SERING kantor tempat saya bekerja, Lantai III Gedung Kompas di Jalan Palmerah Selatan 26-28 Jakarta, kedatangan orang-orang ternama, setidak-tidaknya dikenal orang banyak. Baik karena sosoknya yang memang familiar maupun karya-karyanya. Baik itu pejabat, artis, sampai seniman.



Beberapa waktu lalu saat saya bekerja, Dwi Koendoro muncul ke “wilayah” desk Politik Kompas yang bertetangga dengan desk dimana saya sekarang bekerja, desk multimedia. Pria yang tidak bisa dibilang muda ini menyapa rekan-rekan yang dikenalnya seperti Agus Hermawan dan Fitrisia. Saya memperkenalkan diri karena dia tidak mengenal saya.



Siapa Dwi Koendoro? Dia adalah “Bapak” dari tokoh kartun Panji Koming yang biasa muncul setiap hari Minggu di Kompas Minggu. Tokoh Panjing Koming mulai muncul di Kompas Minggu 14 Oktober 1979. Jadi sudah hampir 30 tahun usianya. “Koming” bisa berarti “Kompas Minggu”, tetapi Koming bisa berarti pula “bingung” (confuse) atau bahkan “gila” (crazy) dalam khazanah Jawa.

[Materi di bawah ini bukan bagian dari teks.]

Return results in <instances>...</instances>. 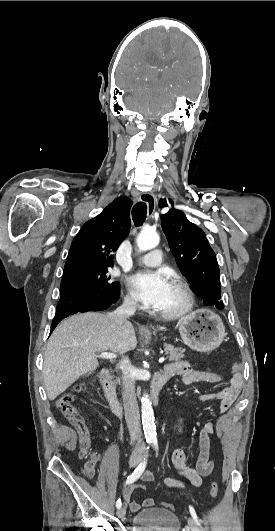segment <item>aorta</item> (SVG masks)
I'll return each mask as SVG.
<instances>
[{
  "mask_svg": "<svg viewBox=\"0 0 275 531\" xmlns=\"http://www.w3.org/2000/svg\"><path fill=\"white\" fill-rule=\"evenodd\" d=\"M136 243L140 253H143V251H150V249H155V247L159 245V235H157L156 231H153V229H143V231L139 233ZM141 413L145 435H147V437H156L152 403L146 393L141 399Z\"/></svg>",
  "mask_w": 275,
  "mask_h": 531,
  "instance_id": "aorta-1",
  "label": "aorta"
}]
</instances>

Setting yang dipakai memang suasana Kerajaan Majapahit dulu, yang menghadirkan peristiwa masa kini. Tokoh lama, tetapi peristiwanya mutahir, begitulah kira-kira. Dari beberapa literatur, tokoh Panjing Koming ini lahir atas saran kartunis legendaris, GM Sudharta.

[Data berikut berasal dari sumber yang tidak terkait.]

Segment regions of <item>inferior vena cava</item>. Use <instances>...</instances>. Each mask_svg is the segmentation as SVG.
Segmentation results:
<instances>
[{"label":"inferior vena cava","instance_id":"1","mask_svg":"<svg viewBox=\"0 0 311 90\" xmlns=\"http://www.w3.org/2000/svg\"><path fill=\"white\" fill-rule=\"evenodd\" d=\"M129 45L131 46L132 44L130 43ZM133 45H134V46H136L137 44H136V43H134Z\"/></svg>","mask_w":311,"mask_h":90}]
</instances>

Panji Koming digambarkan sebagai seorang pemuda kelas menengah bawah dengan karakter lugu dan peragu. Pacarnya bernama Ni Woro Ciblon yang cantik, pendiam dan sabar. Panji Koming juga punya sahabat setia, Pailul, yang konyol namun lebih terbuka dan berani bertindak. Pailul punya kekasih, namanya Ni Dyah Gembili, perempuan yang -maaf- bertubuh gemuk dan selalu bicara terus terang.



Ada pula tokoh protagonis yang sering disebut "Mbah", yakni seorang ahli nujum yang sering ditanya soal spiritual dan seekor anjing yang dijuluki "Kirik". Tidak lupa pula, tokoh antagonis yang sering jadi objek lelucon, yakni seorang birokrat gila jabatan bernama Denmas Arya Kendor.



Dwi Koen, demikian ia biasa dipanggil, bernama lengkap Dwi Koendoro Brotoatmodjo. Ia lahir di Banjar, Jawa Barat, 13 Mei 1941 dan menempuh pendidikan di Akademi Seni Rupa Indonesia (ASRI) Yogyakarta.
Sekarang usianya 66 tahun jalan. Sudah cukup sepuh, namun selalu tampak segar. Terakhir saya bertemu dengan Dwi Koen, Minggu malam, 2 September 2007, saat menghadiri pernikahan putri rekan saya, wartawan senior Indrawan Sasongko yang kini sudah pensiun.



Waktu datang ke Kompas, saya minta izin untuk memotretnya. Fitrisia yang biasa disapa Mbak Poppy, lalu bergabung. Jadilah foto yang bisa sahabat lihat di atas ini.